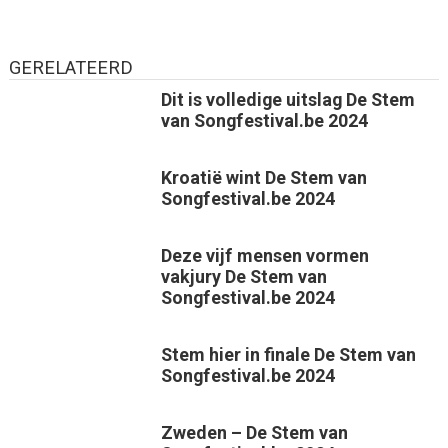
GERELATEERD
Dit is volledige uitslag De Stem
van Songfestival.be 2024
Kroatië wint De Stem van
Songfestival.be 2024
Deze vijf mensen vormen
vakjury De Stem van
Songfestival.be 2024
Stem hier in finale De Stem van
Songfestival.be 2024
Zweden – De Stem van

* Instructions to follow
Copy out every line from the material above in which the word "Stem" appears.

* Output for this task
Dit is volledige uitslag De Stem
Kroatië wint De Stem van
vakjury De Stem van
Stem hier in finale De Stem van
Zweden – De Stem van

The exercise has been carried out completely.